Data Use: MaxDiff’s max myths

By Carl Jago | May 1, 2026

Reading time: 13 minutes

Abstract

A decision framework to save us from overspending, wasting respondent goodwill and misleading stakeholders.

Research Topics:: Hybrid Research (Qual/Quant) | Marketing Research-General | MaxDiff (Best/Worst) | Qualitative Research | Quantitative Research | Software-Maximum Differential (Max/Diff)
Industry/Market Focus:: Research Industry
Content Type: Data Use | Magazine Article

Share Print

Listen to this article

Editor's note: Carl Jago is mixed-methods research lead at User Research International, with over 10 years of experience in advanced quantitative methodology and AI product research. He holds a Ph.D. in experimental psychology from the University of California San Diego and a B.S. in neuroscience from Columbia University. Find Carl on LinkedIn.

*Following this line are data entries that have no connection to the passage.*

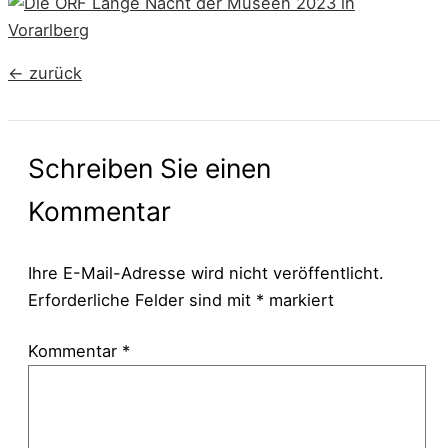
←
zurück
Schreiben Sie einen
Kommentar
Ihre E-Mail-Adresse wird nicht veröffentlicht.
Erforderliche Felder sind mit
*
markiert
Kommentar
*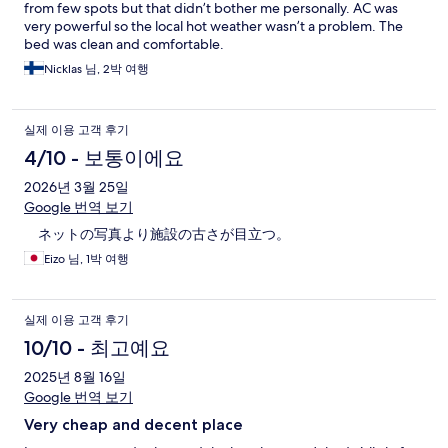
from few spots but that didn’t bother me personally. AC was
very powerful so the local hot weather wasn’t a problem. The
bed was clean and comfortable.
Nicklas 님, 2박 여행
실제 이용 고객 후기
4/10 - 보통이에요
2026년 3월 25일
Google 번역 보기
ネットの写真より施設の古さが目立つ。
Eizo 님, 1박 여행
실제 이용 고객 후기
10/10 - 최고예요
2025년 8월 16일
Google 번역 보기
Very cheap and decent place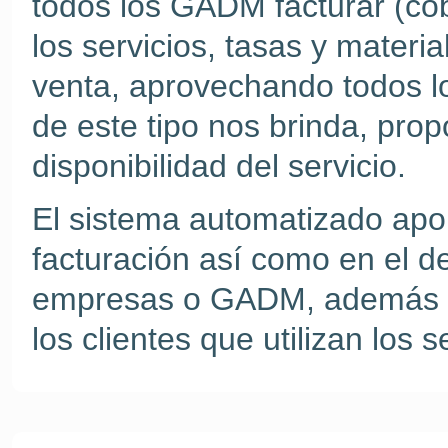
todos los GADM facturar (cob
los servicios, tasas y materia
venta, aprovechando todos lo
de este tipo nos brinda, pro
disponibilidad del servicio.
El sistema automatizado apo
facturación así como en el de
empresas o GADM, además de
los clientes que utilizan los s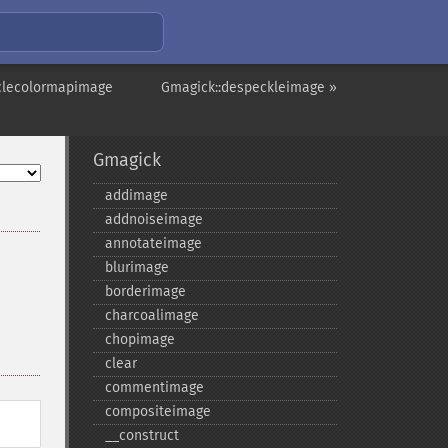
yclecolormapimage
Gmagick::despeckleimage »
Gmagick
addimage
addnoiseimage
annotateimage
blurimage
и
borderimage
charcoalimage
chopimage
clear
commentimage
compositeimage
_​_​construct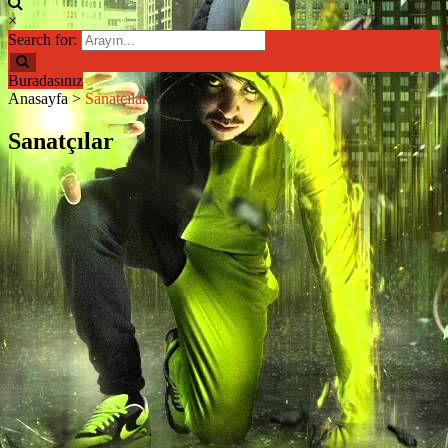
×
Search for:
Buradasınız
Anasayfa
>
Sanatçılar
Sanatçılar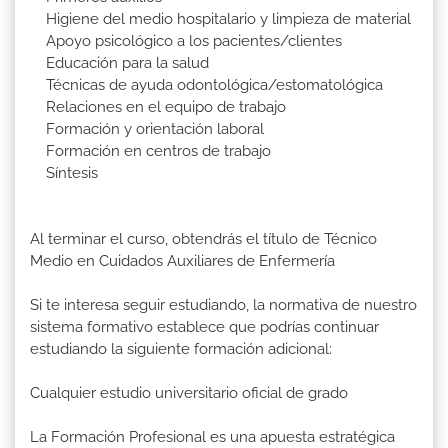
Higiene del medio hospitalario y limpieza de material
Apoyo psicológico a los pacientes/clientes
Educación para la salud
Técnicas de ayuda odontológica/estomatológica
Relaciones en el equipo de trabajo
Formación y orientación laboral
Formación en centros de trabajo
Síntesis
Al terminar el curso, obtendrás el título de Técnico
Medio en Cuidados Auxiliares de Enfermería
Si te interesa seguir estudiando, la normativa de nuestro
sistema formativo establece que podrías continuar
estudiando la siguiente formación adicional:
Cualquier estudio universitario oficial de grado
La Formación Profesional es una apuesta estratégica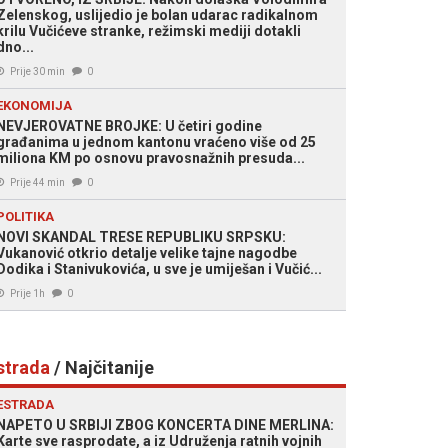
Zelenskog, uslijedio je bolan udarac radikalnom
krilu Vučićeve stranke, režimski mediji dotakli
dno...
Prije 30 min
0
EKONOMIJA
NEVJEROVATNE BROJKE: U četiri godine
građanima u jednom kantonu vraćeno više od 25
miliona KM po osnovu pravosnažnih presuda...
Prije 44 min
0
POLITIKA
NOVI SKANDAL TRESE REPUBLIKU SRPSKU:
Vukanović otkrio detalje velike tajne nagodbe
Dodika i Stanivukovića, u sve je umiješan i Vučić...
Prije 1h
0
strada
/ Najčitanije
ESTRADA
NAPETO U SRBIJI ZBOG KONCERTA DINE MERLINA:
Karte sve rasprodate, a iz Udruženja ratnih vojnih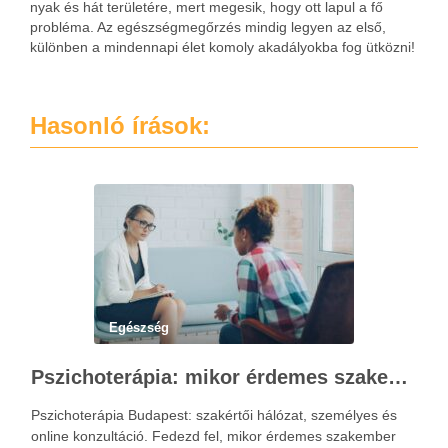
nyak és hát területére, mert megesik, hogy ott lapul a fő
probléma. Az egészségmegőrzés mindig legyen az első,
különben a mindennapi élet komoly akadályokba fog ütközni!
Hasonló írások:
Egészség
Pszichoterápia: mikor érdemes szakember segítségét kérni?
Pszichoterápia Budapest: szakértői hálózat, személyes és
online konzultáció. Fedezd fel, mikor érdemes szakember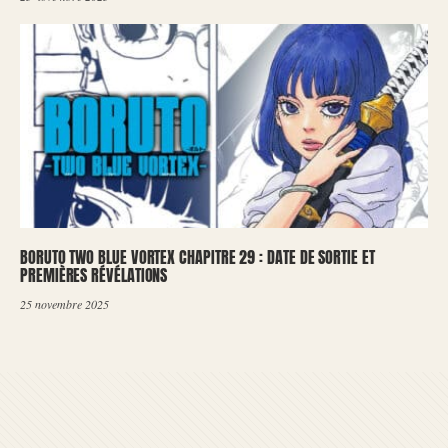
BORUTO TWO BLUE VORTEX CHAPITRE 29 : DATE DE SORTIE ET
PREMIÈRES RÉVÉLATIONS
25 novembre 2025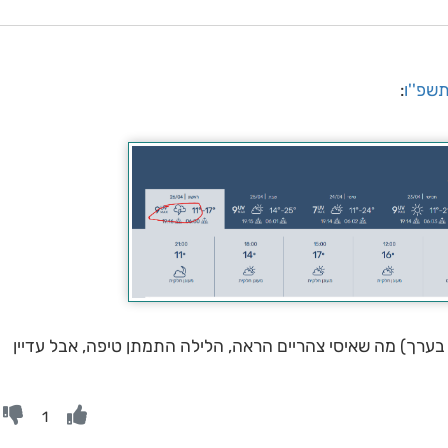
תשפ''ו
:
ו בערך) מה שאיסי צהריים הראה, הלילה התמתן טיפה, אבל עדיין
1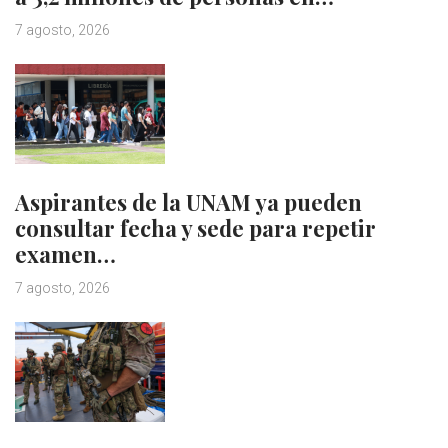
7 agosto, 2026
Aspirantes de la UNAM ya pueden
consultar fecha y sede para repetir
examen…
7 agosto, 2026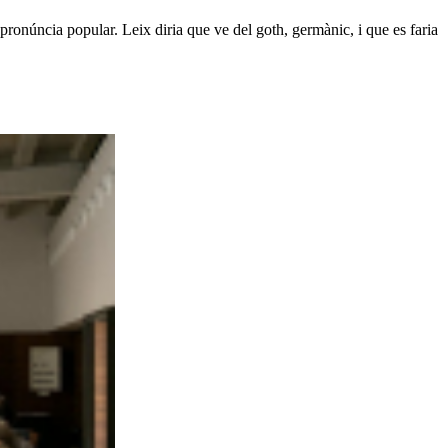
ronúncia popular. Leix diria que ve del goth, germànic, i que es faria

MaxDiff (maximum difference scaling/best-worst scaling) has a stellar reputation. However, it has become a tool we too often reach for by reflex rather than being one option among several, chosen deliberately. You’ve probably seen this scenario: someone says, “We need to prioritize 8-30 items,” and MaxDiff gets treated like the gold standard. We can feel obligated to deploy it if we want to be taken seriously. It is seen as more scientific, more precise and more defensible than simpler options. This isn’t the position of one overzealous article or blog post. Rather, it’s industry-wide orthodoxy, repeated across major platforms, vendor documentation and practitioner guides.

But that belief is expensive. Here’s why:

It costs money (licenses).
It costs time (more setup, greater complexity).
It costs survey respondent goodwill (more survey screens, more drop-offs, fewer follow-ups).
And it can cost clarity, because stakeholders get handed outputs that often tell one story while appearing to tell another.

This article is a reset. Not “MaxDiff is bad.” Not “Hierarchical Bayesian (HB) analysis is useless.” Just a practical point: MaxDiff is situational. It’s a format for managing cognitive load for survey respondents. It’s for estimating win-loss tendencies for all items in lists that are too long for single-screen ranking tasks.

Seen for what it actually measures, the method stops being a default and becomes what it should have always been: one option among several, chosen deliberately.

Before we get to the decision framework, which will help us make those kinds of choices, we need to clear some obstacles. Here are the maximum myths of MaxDiff.

The “twice as important” ratio myth

This foundational misconception has led many of us to believe that MaxDiff possesses a kind of secret sauce. Here’s the myth in plain English: If Item A’s MaxDiff score is 10 and Item B’s score is 5, then A is “twice as important.”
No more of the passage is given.